By 2050, AMR could cause 10 million deaths annually, according to the UN Environment Programme. But AMR is not just a human health issue. It also contributes to a decline in water quality and is exacerbated by water pollution, particularly from sources such as sewage and agricultural runoff. So, it’s a significant environmental concern with far-reaching implications.
Addressing AMR in water is challenging because water systems are complex and can carry many different types of resistant bacteria. The lack of efficient, scalable and globally accessible methods to monitor AMR in water makes it difficult to mitigate this growing threat.
I recently published a review in the Sustainable Microbiology journal that identifies key trends in AMR detection methods and highlights significant gaps.

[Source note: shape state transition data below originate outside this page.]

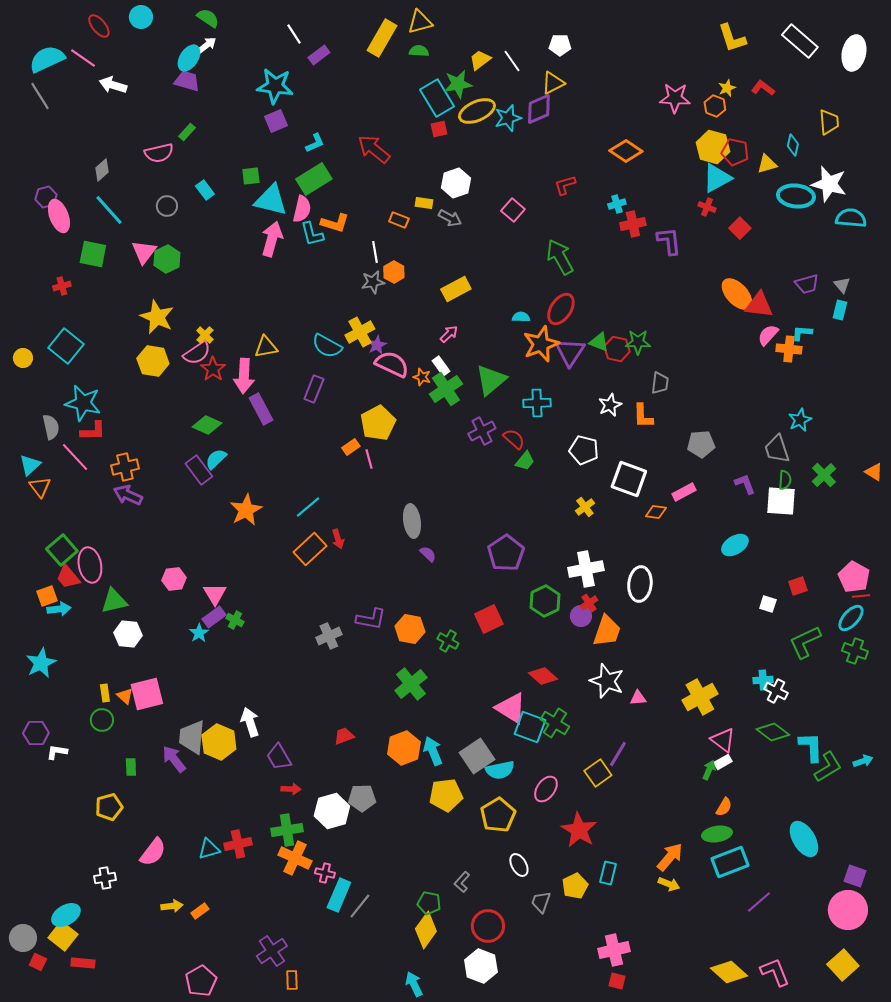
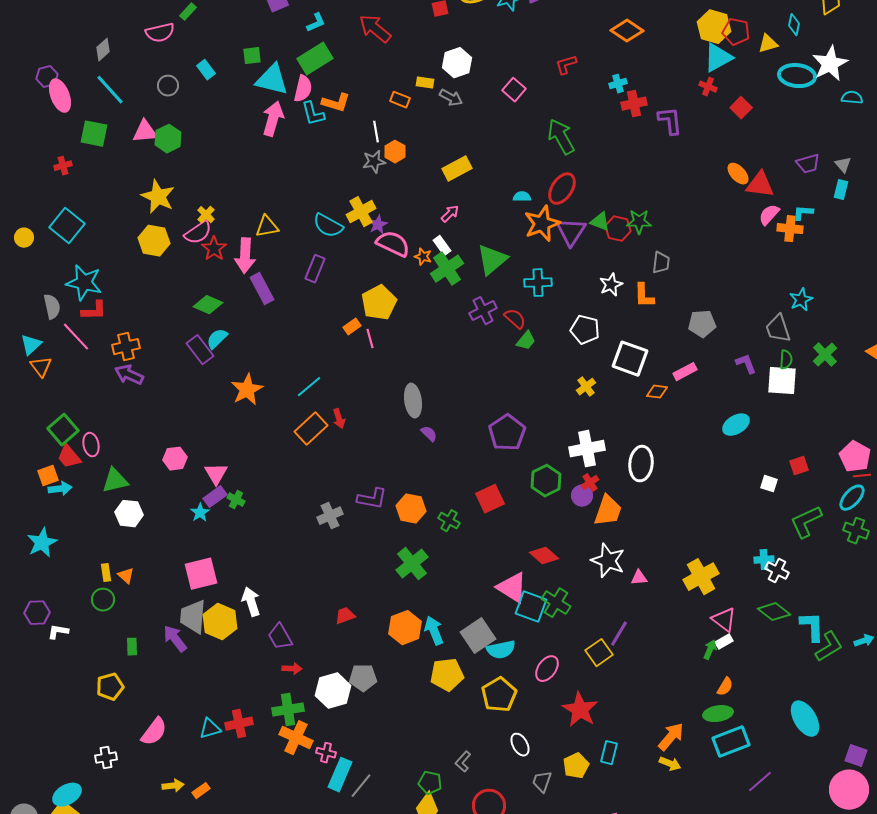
white star: (829, 184) -> (830, 64), turned 30
cyan semicircle: (851, 218) -> (852, 98), size x0.7
pink triangle: (144, 252) -> (145, 132), turned 48
orange ellipse: (737, 294) -> (738, 174), size x0.7
pink ellipse: (90, 565) -> (91, 445), size x0.7
pink square: (147, 694) -> (201, 574), moved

Rivers, lakes and wastewater systems around the world act as reservoirs and pathways for resistant superbugs and their genes, allowing AMR to spread across ecosystems, affecting wildlife, agriculture and human populations. River water is the most studied source of water samples, making up 42% of AMR-related research studies. Other water sources, including lakes and wastewater, may also play a key role in spreading resistant genes but, without detailed analysis, will remain misunderstood.
Most AMR research comes from three countries: the US (17%), China (10%) and Brazil (9%). This shows where the focus is, but many other regions, especially low-income countries, are not well studied. This is concerning because AMR may be even more serious in these areas, yet data is lacking.
To detect AMR, scientists primarily use two advanced molecular methods: polymerase chain reaction (PCR) (used in 57% of studies) and metagenomics (27%), alongside traditional culture-based methods that involve growing bacteria in a lab.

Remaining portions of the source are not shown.